IQ matter a lot, too. Countries with social and economic stability tend to have average national IQs of around 100. Low-IQ countries are more dependent on natural resources (for exports), foreign capital infusions, and IMF aid, because these countries are too dysfunctional to create viable industries and self-sustaining economic growth on their own. Their economic growth comes from hyperinflation and foreign credit infusions at super-high interest rates, not self-sustaining, organic growth. Despite a lot of low-scoring groups, America’s national IQ is above 100, as are the Nordic countries and parts of East Asia. It also helps, as stated above, that America poaches top talent from all over the world, but this makes other countries worse-off due to ‘brain drain’.

Private property and rule of law is enforced. This is extremely important, because chaos and socialism equals capital flight. Compare Soviet Russia to present-day Russia to see the stark difference.

Finally, America doesn’t give anyone, including top politicians, much power. The United States government is very big, with many senators, congressmen, and governors, as well as the intricate presidential line of succession and the peaceful transfer of office. Again, this goes back to redundancy. Having many people running things, without much power bestowed on anyone, means the effect of incompetence and or malice for any one individual is lessened. Also, the strong private sector lessens, to some extent, the power and importance of government.

Autocracies are viable and better than democracies if the autocrat is competent, but autocracies can fail if there is neglect and incompetence. This is because it’s hard to depose an autocrat, but also because the autocrat has much more influence over things are run than in an oligarchy or any of other form of government where power is distributed. Some examples:

1. Hitler, who rebuilt Germany after the Wiemar-era hyperinflation and the Great Depression, but was undone by disastrous military campaigns that destroyed the economy and eventually the nation, and nothing could be done about it.

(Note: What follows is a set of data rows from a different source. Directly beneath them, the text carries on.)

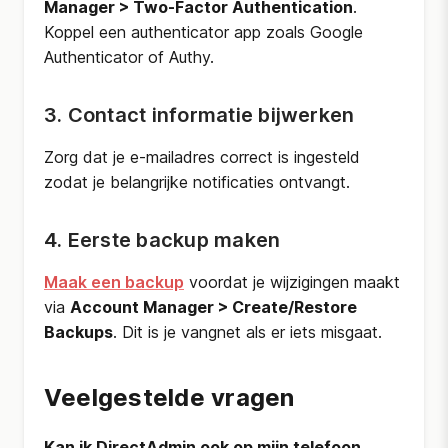
Manager > Two-Factor Authentication
.
Koppel een authenticator app zoals Google
Authenticator of Authy.
3. Contact informatie bijwerken
Zorg dat je e-mailadres correct is ingesteld
zodat je belangrijke notificaties ontvangt.
4. Eerste backup maken
Maak een backup
voordat je wijzigingen maakt
via
Account Manager > Create/Restore
Backups
. Dit is je vangnet als er iets misgaat.
Veelgestelde vragen
Kan ik DirectAdmin ook op mijn telefoon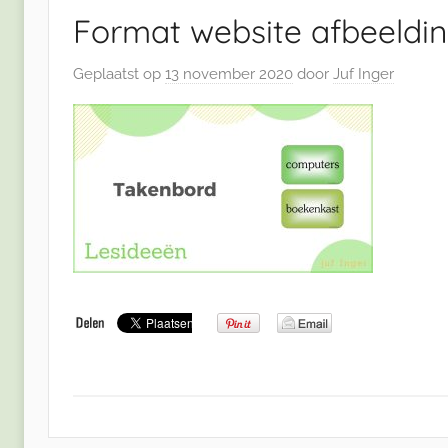
Format website afbeeldi
Geplaatst op
13 november 2020
door
Juf Inger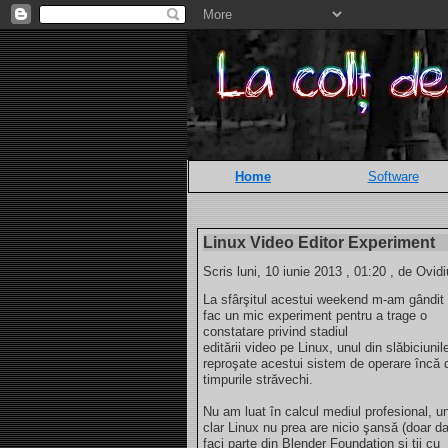
Home
Software
Linux Video Editor Experiment
Scris luni, 10 iunie 2013 , 01:20 , de Ovidi
La sfârşitul acestui weekend m-am gândit
fac un mic experiment pentru a trage o
constatare privind stadiul
editării video pe Linux, unul din slăbiciunil
reproşate acestui sistem de operare încă 
timpurile străvechi.
Nu am luat în calcul mediul profesional, u
clar Linux nu prea are nicio şansă (doar d
faci parte din Blender Foundation şi ţii cu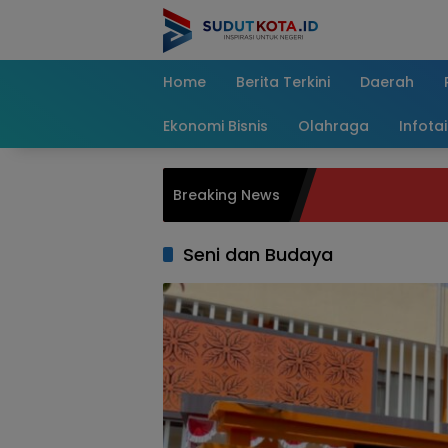
Skip
to
content
Home
Berita Terkini
Daerah
Ekonomi Bisnis
Olahraga
Infota
Breaking News
Seni dan Budaya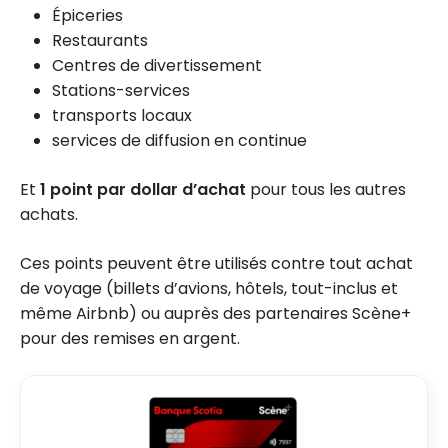
Épiceries
Restaurants
Centres de divertissement
Stations-services
transports locaux
services de diffusion en continue
Et
1 point par dollar d’achat
pour tous les autres
achats.
Ces points peuvent être utilisés contre tout achat
de voyage (billets d’avions, hôtels, tout-inclus et
même Airbnb) ou auprès des partenaires Scène+
pour des remises en argent.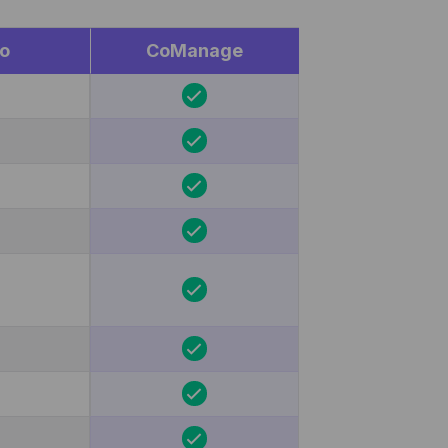
o
CoManage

2. Extreme examples include Fidel Castro, Mugabe, Idi Amin, Pol Pot, and the Kim dynasty of North Korea.

3. King Saud, an incompetent Saudi king who was abdicated in 1964 by the house of Faud after a decade of economic mismanagement.

Redundancy means that even the assassination of presidents (such as JFK) have only minimal impact on the overall economy and national stability, whereas assassinations of autocrats can plunge nations into prolonged war and turmoil. Even natural deaths can be problematic, as in the case of king Bhumibol Adulyadej who died in 2016, creating uncertainty for the future of Thailand’s economy.

Ideally, you want the most competent in power, but this is far from reality, and sometimes competent leaders can later become incompetent. The bureaucratic state, much like America’s pubic school system, suppresses exceptional individual talent and is sclerotic, but it also limits potential harm by any one individual. If a country is struggling after a prolonged depression or war, having a competent autocrat can quickly get things off the ground (a business analogy being Steve Jobs, who in 1997 returned to Apple and saved the company) without being encumbered by bureaucracy, but being that America is a superpower, all it needs to do now is just coast along. It doesn’t need the added risk.